‘Nghiambara, che passione.

Le ultime cipolle di Tropea dell’estate, resistono e germogliano nella scatola sul balcone. Le metto a dimora nella terra e si completeranno scalogni o le cucino quasi scalogni e saranno nei piatti? Delle due strade, ne scelgo sicuramente una: la ‘nghiambara, un ricordo d’estate. E sì, perché questa estate, di ‘nghiambare ce ne sono volute proprio tante: dalle giornate in montagna, al ferragosto in piscina, al mare per i falò e tante e quante altre.

La ‘nghiambara non è né una frittata, né una crepé, né una piadina. Ma è la ‘nghiambara: una pastella di acqua e farina, alla quale si mescola poi la cipolla cotta, ma anche cruda a seconda del gusto e dell’usanza. Aggiustata di sale, con un filo d’olio evo viene cotta in padella a fuoco medio. È una preparazione tipica e antica della città di Cosenza. Un piatto per quanto semplice e povero, molto, ma molto buono.

La preparo così: mescolo la pastella e nel frattempo che questa riposa, preparo la rossa cipolla, oppure bianca o fresco scalogno; difatti la ‘nghiambara è senza tempo e senza stagione. La taglio a rondelle, non spesse e non sottili, e la riduco in padella fino a caramellare gli zuccheri affinchè diventi trasparente, quasi cremosa, ma con i pezzi ben evidenti e ancora consistenti.

Mescolati insieme i preparati (la pastella e la cipolla), la ‘nghiambara inizia a prendere finalmente forma. A me piace cucinarla bella larga, come la tesa di un parasole, affinché sia sottile, ma non trasparente, girandola sentendola sfrigolare, una o due volte. Il colorito sarà un bel dorato e la consistenza vuole essere croccante all’esterno e morbida all’interno.
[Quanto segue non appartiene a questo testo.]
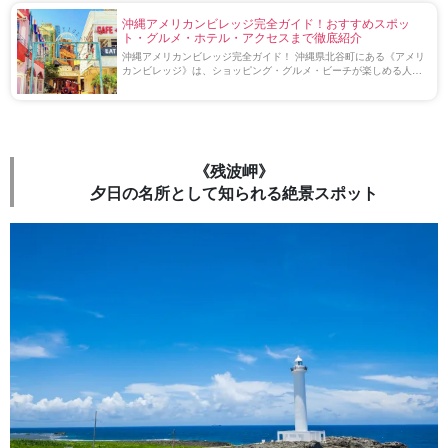
沖縄アメリカンビレッジ完全ガイド！おすすめスポッ
ト・グルメ・ホテル・アクセスまで徹底紹介
沖縄アメリカンビレッジ完全ガイド！ 沖縄県北谷町にある《アメリ
カンビレッジ》は、ショッピング・グルメ・ビーチが楽しめる人気
観光スポットです♪ 異国情緒あふれる街並みや美しい夕日も魅力！
この記事では、アメリカンビレッジの […]
《残波岬》
夕日の名所として知られる絶景スポット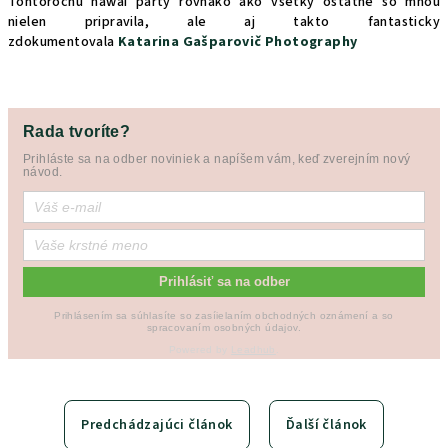
Tohtoročnú hawai párty rovnako ako všetky ostatné so mnou
nielen pripravila, ale aj takto fantasticky
zdokumentovala
Katarina Gašparovič Photography
Rada tvoríte?
Prihláste sa na odber noviniek a napíšem vám, keď zverejním nový
návod.
Prihlásiť sa na odber
Prihlásením sa súhlasíte so zasíielaním obchodných oznámení a so
spracovaním osobných údajov.
Powered by
Leadhub
.
Predchádzajúci článok
Ďalší článok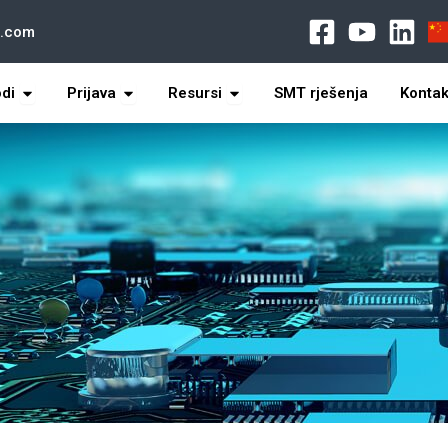
l.com
s
打开 Products
打开 Application
打开 Resources
odi
Prijava
Resursi
SMT rješenja
Kontak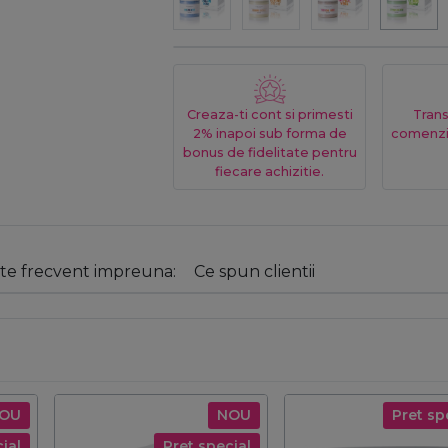
Creaza-ti cont si primesti
Trans
2% inapoi sub forma de
comenzi
bonus de fidelitate pentru
fiecare achizitie.
e frecvent impreuna:
Ce spun clientii
OU
NOU
Pret sp
ial
Pret special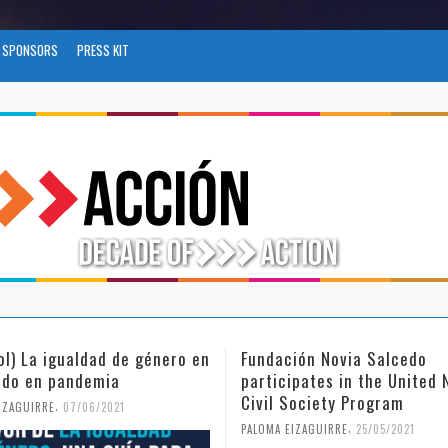
SPONSORS
PRESS KIT
ol) La igualdad de género en
Fundación Novia Salcedo
do en pandemia
participates in the United 
Civil Society Program
,
IZAGUIRRE
07/06/2021
,
PALOMA EIZAGUIRRE
25/05/2021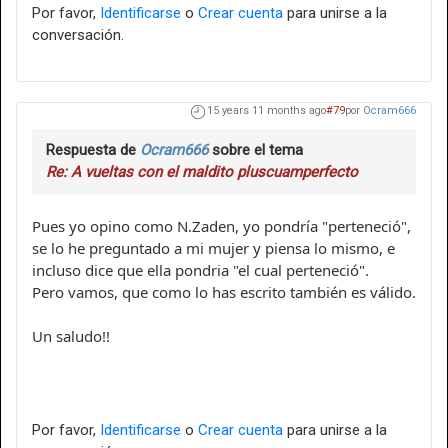
Por favor,
Identificarse
o
Crear cuenta
para unirse a la
conversación.
15 years 11 months ago
#79
por
Ocram666
Respuesta de
Ocram666
sobre el tema
Re: A vueltas con el maldito pluscuamperfecto
Pues yo opino como N.Zaden, yo pondría "perteneció",
se lo he preguntado a mi mujer y piensa lo mismo, e
incluso dice que ella pondria "el cual perteneció".
Pero vamos, que como lo has escrito también es válido.
Un saludo!!
Por favor,
Identificarse
o
Crear cuenta
para unirse a la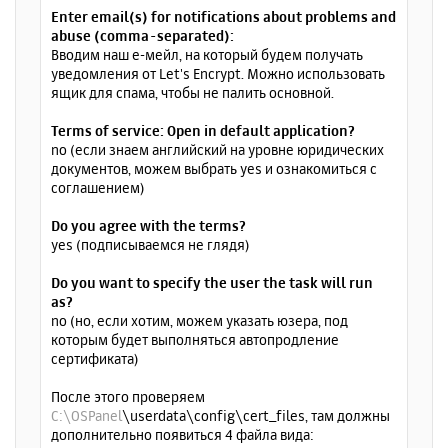
Enter email(s) for notifications about problems and
abuse (comma-separated):
Вводим наш е-мейл, на который будем получать
уведомления от Let's Encrypt. Можно использовать
ящик для спама, чтобы не палить основной.
Terms of service: Open in default application?
no (если знаем английский на уровне юридических
документов, можем выбрать yes и ознакомиться с
соглашением)
Do you agree with the terms?
yes (подписываемся не глядя)
Do you want to specify the user the task will run
as?
no (но, если хотим, можем указать юзера, под
которым будет выполняться автопродление
сертификата)
После этого проверяем
C:\OSPanel
\userdata\config\cert_files, там должны
дополнительно появиться 4 файла вида: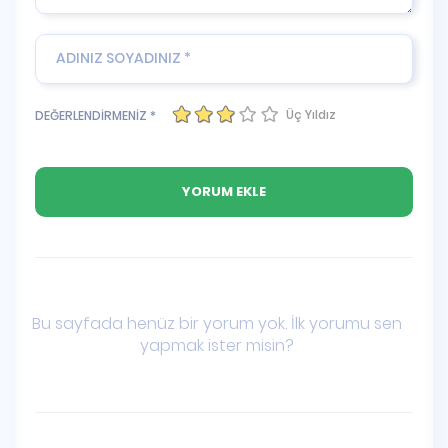
Üç Yıldız
DEĞERLENDİRMENİZ *
Bu sayfada henüz bir yorum yok. İlk yorumu sen
yapmak ister misin?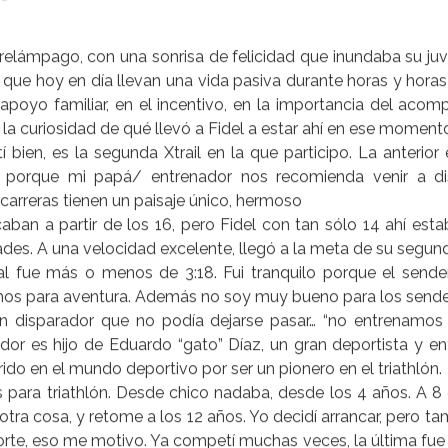
os
relámpago, con una sonrisa de felicidad que inundaba su juv
 que hoy en día llevan una vida pasiva durante horas y horas e
apoyo familiar, en el incentivo, en la importancia del acom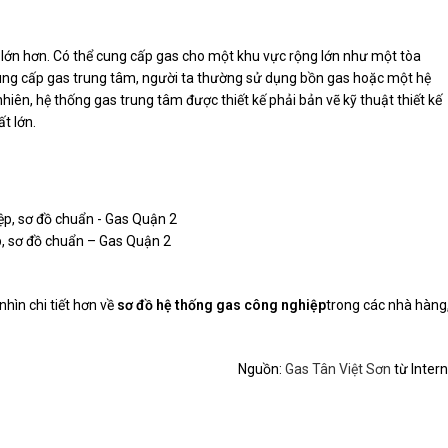
lớn hơn. Có thể cung cấp gas cho một khu vực rộng lớn như một tòa
 cung cấp gas trung tâm, người ta thường sử dụng bồn gas hoặc một hệ
hiên, hệ thống gas trung tâm được thiết kế phải bản vẽ kỹ thuật thiết kế
t lớn.
, sơ đồ chuẩn – Gas Quận 2
hìn chi tiết hơn về
sơ đồ hệ thống gas công nghiệp
trong các nhà hàng
Nguồn:
Gas Tân Việt Sơn
từ Inter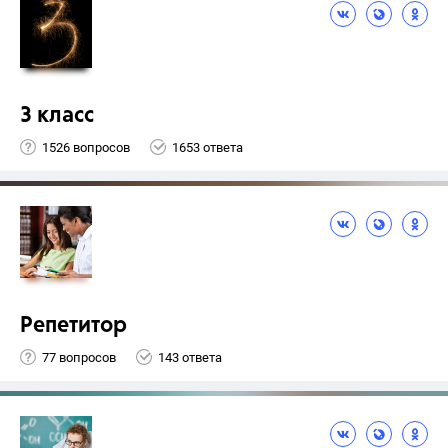
3 класс
1526 вопросов
1653 ответа
Репетитор
77 вопросов
143 ответа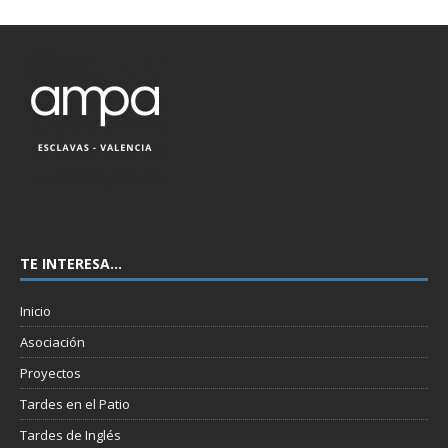
TE INTERESA…
Inicio
Asociación
Proyectos
Tardes en el Patio
Tardes de Inglés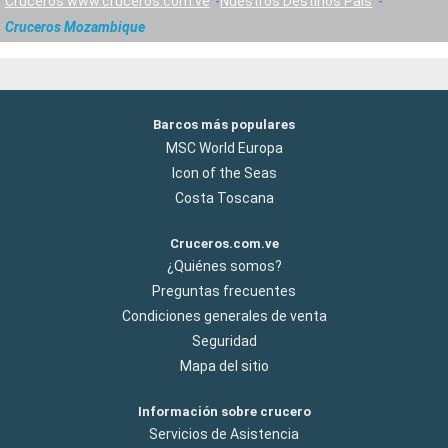
Cruceros www.cruceros.com.ve
Nuestros Destinos País
Cruceros Mozambique
Barcos más populares
MSC World Europa
Icon of the Seas
Costa Toscana
Cruceros.com.ve
¿Quiénes somos?
Preguntas frecuentes
Condiciones generales de venta
Seguridad
Mapa del sitio
Información sobre crucero
Servicios de Asistencia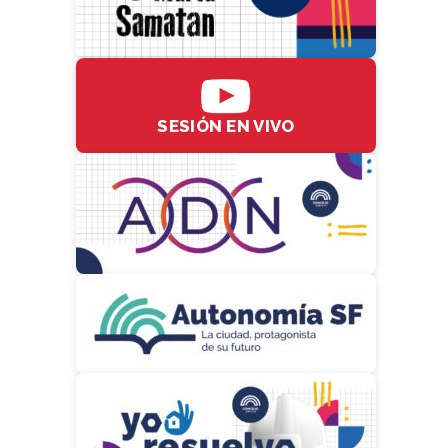
SESIÓN EN VIVO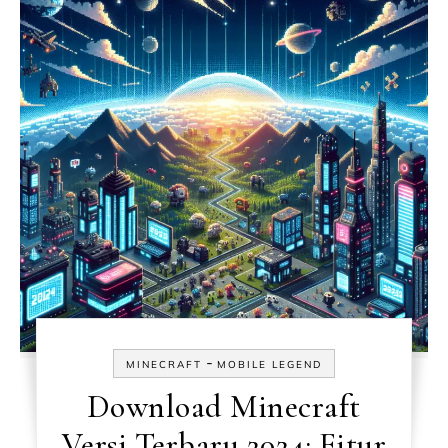
-
MINECRAFT
MOBILE LEGEND
Download Minecraft
Versi Terbaru 2024: Fitur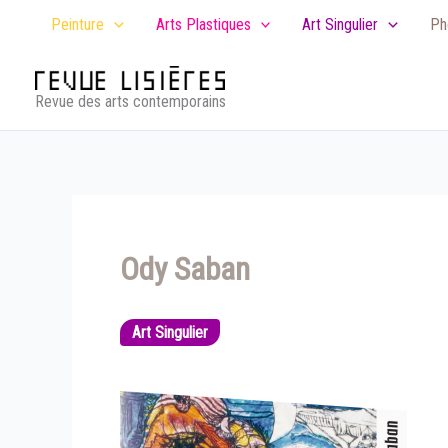
Aller
Peinture
Arts Plastiques
Art Singulier
Ph
au
contenu
Revue des arts contemporains
Ody Saban
Art Singulier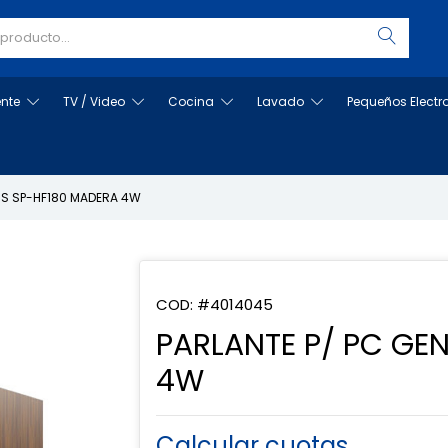
ente
TV / Video
Cocina
Lavado
Pequeños Elect
IUS SP-HF180 MADERA 4W
COD: #4014045
PARLANTE P/ PC GE
4W
Calcular cuotas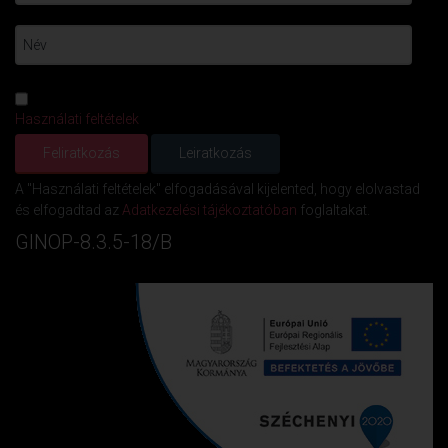
Használati feltételek
A "Használati feltételek" elfogadásával kijelented, hogy elolvastad
és elfogadtad az
Adatkezelési tájékoztatóban
foglaltakat.
GINOP-8.3.5-18/B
Appena pronta, velocemente spadellata e impiattata fumante, la divido in grossolane porzioni, stracciandola delicatamente con le mani, dai bordi fino al centro. La prima ‘nghiambara finisce in fretta, le altre, quelle che riescono ad essere servite in tavola, troveranno La Piccola BRQ #24 per osare l’abbinamento. Che profumo! E che altro potrei dire, se non “a favurire!”